Target system / organ toxicity

Applicant's summary and conclusion

Conclusions:

In conclusion, treatment with 2,2’-ethylenedioxydiethyl bis (2-ethylhexanoate) by dietary administration in male and female Wistar Han
rats at dose levels of 1500, 5000 and 15000 ppm revealed parental toxicity at 15000 ppm.

Based on these results, a parental No Observed Adverse Effect Level (NOAEL) of 5000 ppm was derived.
When corrected for mean test article intakethe NOAEL of 5000 ppm corresponds to 314-576 mg/kg body weight/day.

Executive summary:

Chemical analysis showed that the diets were prepared accurately and homogenously, and were stable for at least 14 days at room temperature.

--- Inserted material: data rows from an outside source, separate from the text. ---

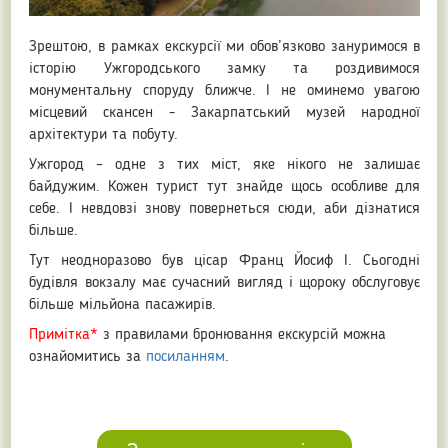
Зрештою, в рамках екскурсії ми обов’язково зануримося в
історію Ужгородського замку та роздивимося
монументальну споруду ближче. І не оминемо увагою
місцевий скансен - Закарпатський музей народної
архітектури та побуту.
Ужгород – одне з тих міст, яке нікого не залишає
байдужим. Кожен турист тут знайде щось особливе для
себе. І невдовзі знову повернеться сюди, аби дізнатися
більше.
Тут неодноразово був цісар Франц Йосиф I. Сьогодні
будівля вокзалу має сучасний вигляд і щороку обслуговує
більше мільйона пасажирів.
Примітка*
з правилами бронювання екскурсій можна
ознайомитись за
посиланням
.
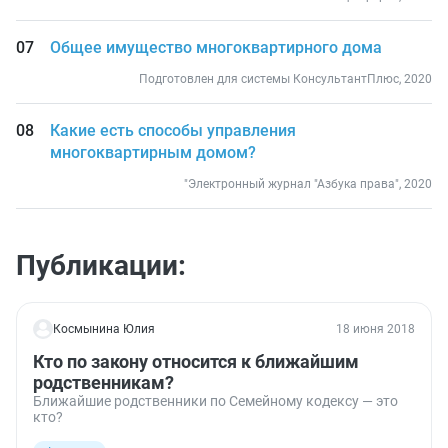
Общее имущество многоквартирного дома
Подготовлен для системы КонсультантПлюс, 2020
Какие есть способы управления
многоквартирным домом?
"Электронный журнал "Азбука права", 2020
Публикации:
Космынина Юлия
18 июня 2018
Кто по закону относится к ближайшим
родственникам?
Ближайшие родственники по Семейному кодексу — это
кто?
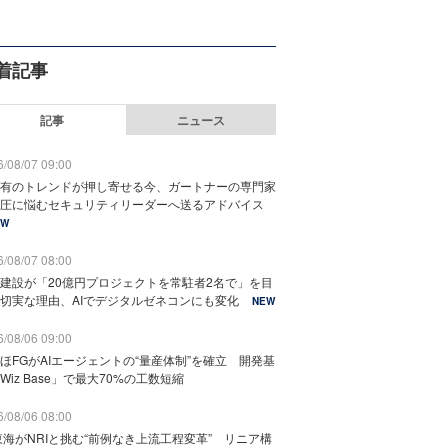
着記事
記事
ニュース
/08/07 09:00
有のトレンドが押し寄せる今、ガートナーの専門家
圧に悩むセキュリティリーダーへ送るアドバイス
EW
/08/07 08:00
建設が「20億円プロジェクトを常駐者2名で」を目
切実な理由、AIでデジタルゼネコンにも変化
NEW
/08/06 09:00
ほFGがAIエージェントの“量産体制”を確立 開発基
Wiz Base」で最大70%の工数短縮
/08/06 08:00
東海がNRIと挑む“前例なき上流工程変革” リニア構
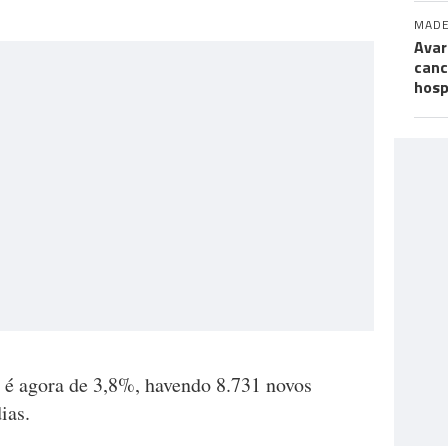
MADE
Avar
canc
hosp
s é agora de 3,8%, havendo 8.731 novos
ias.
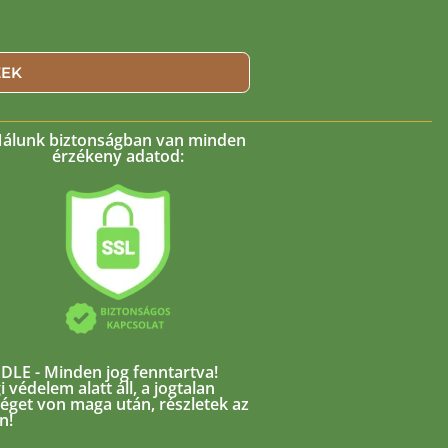
ZEK
álunk biztonságban van minden
érzékeny adatod:
LE - Minden jog fenntartva!
i védelem alatt áll, a jogtalan
séget von maga után, részletek az
n!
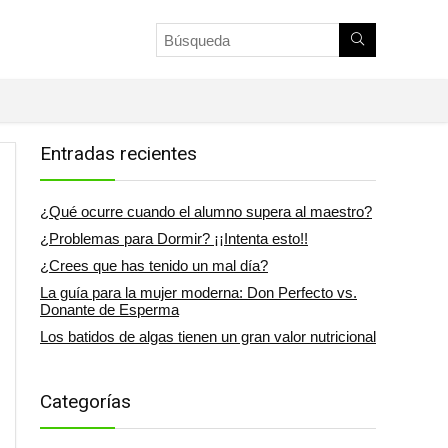
Entradas recientes
¿Qué ocurre cuando el alumno supera al maestro?
¿Problemas para Dormir? ¡¡Intenta esto!!
¿Crees que has tenido un mal día?
La guía para la mujer moderna: Don Perfecto vs.
Donante de Esperma
Los batidos de algas tienen un gran valor nutricional
Categorías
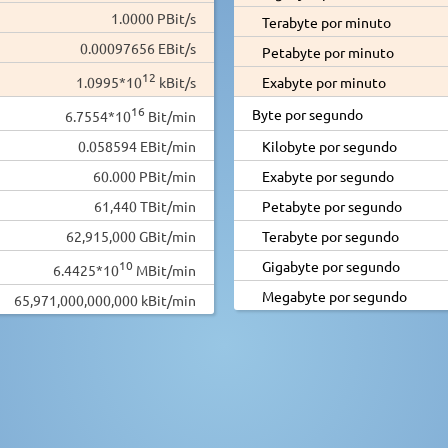
1.0000 PBit/s
Terabyte por minuto
0.00097656 EBit/s
Petabyte por minuto
12
1.0995*10
kBit/s
Exabyte por minuto
16
Byte por segundo
6.7554*10
Bit/min
0.058594 EBit/min
Kilobyte por segundo
60.000 PBit/min
Exabyte por segundo
61,440 TBit/min
Petabyte por segundo
62,915,000 GBit/min
Terabyte por segundo
10
Gigabyte por segundo
6.4425*10
MBit/min
Megabyte por segundo
65,971,000,000,000 kBit/min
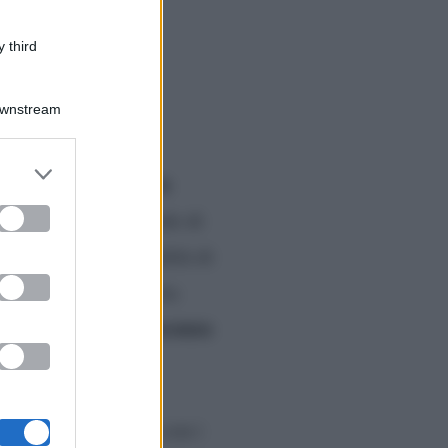
 third
Downstream
er and store
 9 settembre
Myrta
,
to grant or
ed purposes
nalista
ha avuto modo di
e da Mediaset in qualità di
rico per il quale Myrta
vacanza
dosi solamente un
gno
ma soprattutto con i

At 15000 ppm, parental toxicity consisted of decreased motor activity for females, decreased body weight gain for males and females, haematological changes for females (increased prothrombin time), changes in clinical biochemistry parameters (increased glucose and decreased sodium levels for males, increased potassium levels for both sexes), organ weight changes (increased liver and kidney weights for both sexes, slightly decreased thymus weights for females) and histopathological findings. Microscopic findings related to treatment were recorded in the adrenal glands (multifocal vacuolation in zona glomerulosa), kidneys (cortical hyaline droplets and corticomedullary tubular basophilia along with a single instance of granular casts), liver (diffuse midzonal/centrilobular hypertrophy), pituitary gland (adenohypophyseal multifocal hypertrophy), spleen (increased hemosiderin pigment along with a reduction in primarily erythroid hemopoietic foci), thymus (lymphoid atrophy (involution)) and thyroid glands (diffuse follicular hypertrophy/hyperplasia) for males and/or females.

At 5000 ppm, increased liver weights (females) and kidney weights (males) were noted. In the absence of microscopic findings, these changes were not considered toxicologically significant.

No treatment-related toxicologically significant changes were noted in any of the remaining parental parameters investigated in this study (i.e. clinical appearance, food consumption, and macroscopic examination).

CONCLUSION

In conclusion, treatment with 2,2’-ethylenedioxydiethyl bis (2-ethylhexanoate) by dietary administration in male and female Wistar Han rats at dose levels of 1500, 5000 and 15000 ppm revealed parental toxicity at 15000 ppm. Based on these results, a parental No Observed Adverse Effect Level (NOAEL) of 5000 ppm was derived. When corrected for mean test article intakethe NOAEL of 5000 ppm corresponds to 314-576 mg/kg body weight/day.